▶ **Data supplied**:
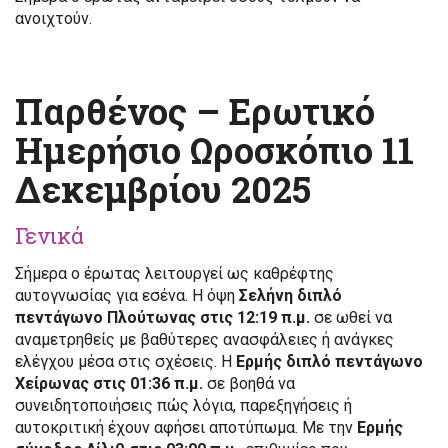
ανοιχτούν.
Παρθένος – Ερωτικό
Ημερήσιο Ωροσκόπιο 11
Δεκεμβρίου 2025
Γενικά
Σήμερα ο έρωτας λειτουργεί ως καθρέφτης
αυτογνωσίας για εσένα. Η όψη
Σελήνη διπλό
πεντάγωνο Πλούτωνας στις 12:19 π.μ.
σε ωθεί να
αναμετρηθείς με βαθύτερες ανασφάλειες ή ανάγκες
ελέγχου μέσα στις σχέσεις. Η
Ερμής διπλό πεντάγωνο
Χείρωνας στις 01:36 π.μ.
σε βοηθά να
συνειδητοποιήσεις πώς λόγια, παρεξηγήσεις ή
αυτοκριτική έχουν αφήσει αποτύπωμα. Με την
Ερμής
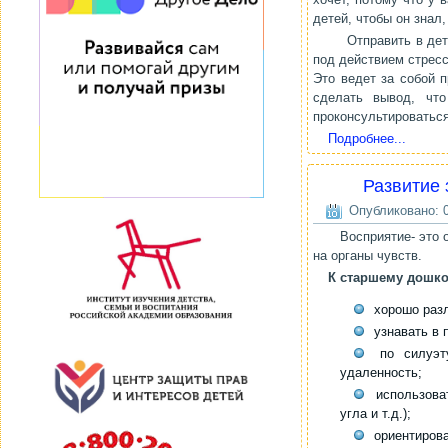
детей, чтобы он знал
Отправить в детск
под действием стресс
Это ведет за собой 
сделать вывод, чт
проконсультироваться
Подробнее...
Развитие 
Опубликовано: 0
Восприятие- это о
на органы чувств.
К старшему дошко
хорошо разл
узнавать в 
по силуэту
удаленность;
использоват
угла и т.д.);
ориентирова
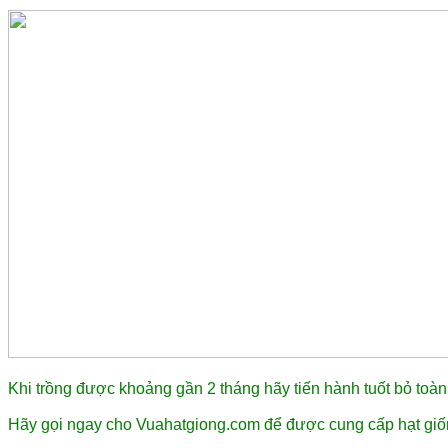
Khi trồng được khoảng gần 2 tháng hãy tiến hành tuốt bỏ toàn 
Hãy gọi ngay cho Vuahatgiong.com để được cung cấp hạt giố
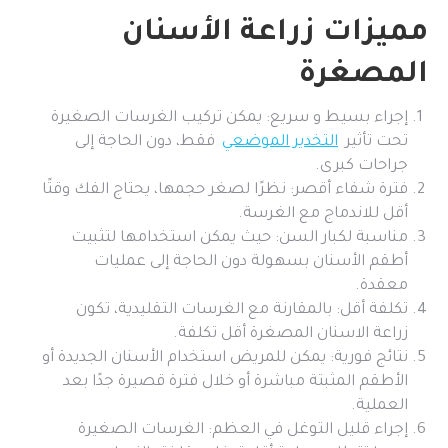
مميزات زراعة الأسنان
المصغرة
إجراء بسيط و سريع: يمكن تركيب الغرسات الصغيرة
تحت تأثير
التخدير الموضعي
فقط، دون الحاجة إلى
جراحات كبرى.
فترة شفاء أقصر: نظرًا لصغر حجمها، يحتاج الفك وقتًا
أقل للاندماج مع الغرسة.
مناسبة لكبار السن: حيث يمكن استخدامها لتثبيت
أطقم الأسنان بسهولة دون الحاجة إلى عمليات
معقدة.
تكلفة أقل: بالمقارنة مع الغرسات التقليدية، تكون
زراعة الاسنان المصغرة أقل تكلفة.
نتائج فورية: يمكن للمريض استخدام الأسنان الجديدة أو
الأطقم المثبتة مباشرة أو خلال فترة قصيرة جدًا بعد
العملية.
إجراء قليل التوغل في العظم: الغرسات الصغيرة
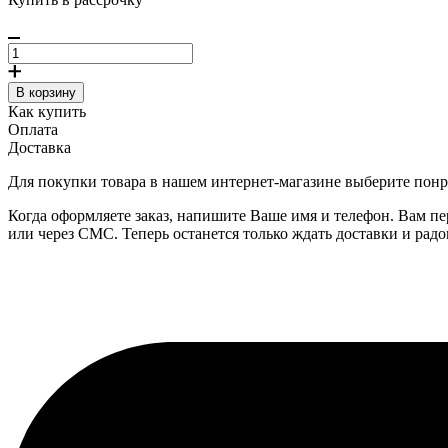
В корзину
Как купить
Оплата
Доставка
Для покупки товара в нашем интернет-магазине выберите понра
Когда оформляете заказ, напишите Ваше имя и телефон. Вам пе
или через СМС. Теперь останется только ждать доставки и радо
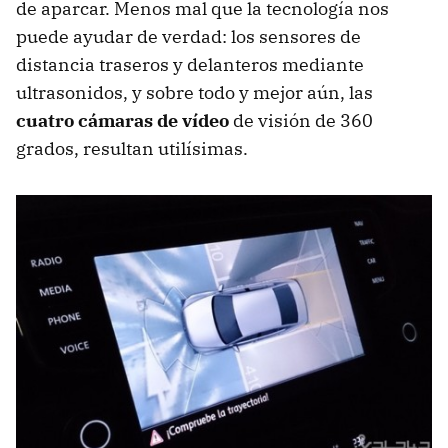
de aparcar. Menos mal que la tecnología nos
puede ayudar de verdad: los sensores de
distancia traseros y delanteros mediante
ultrasonidos, y sobre todo y mejor aún, las
cuatro cámaras de vídeo
de visión de 360
grados, resultan utilísimas.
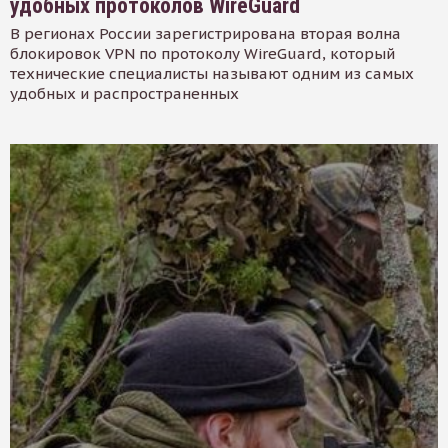
удобных протоколов WireGuard
В регионах России зарегистрирована вторая волна
блокировок VPN по протоколу WireGuard, который
технические специалисты называют одним из самых
удобных и распространенных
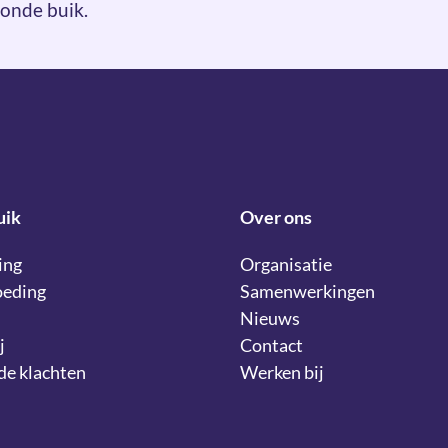
onde buik.
uik
Over ons
ing
Organisatie
oeding
Samenwerkingen
Nieuws
j
Contact
lde klachten
Werken bij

▶ **Aim of the task**: Copy all the lines from the data above that hold the word "الأسنان".

▶ **Response area**:
مميزات زراعة الأسنان
أطقم الأسنان بسهولة دون الحاجة إلى عمليات
نتائج فورية: يمكن للمريض استخدام الأسنان الجديدة أو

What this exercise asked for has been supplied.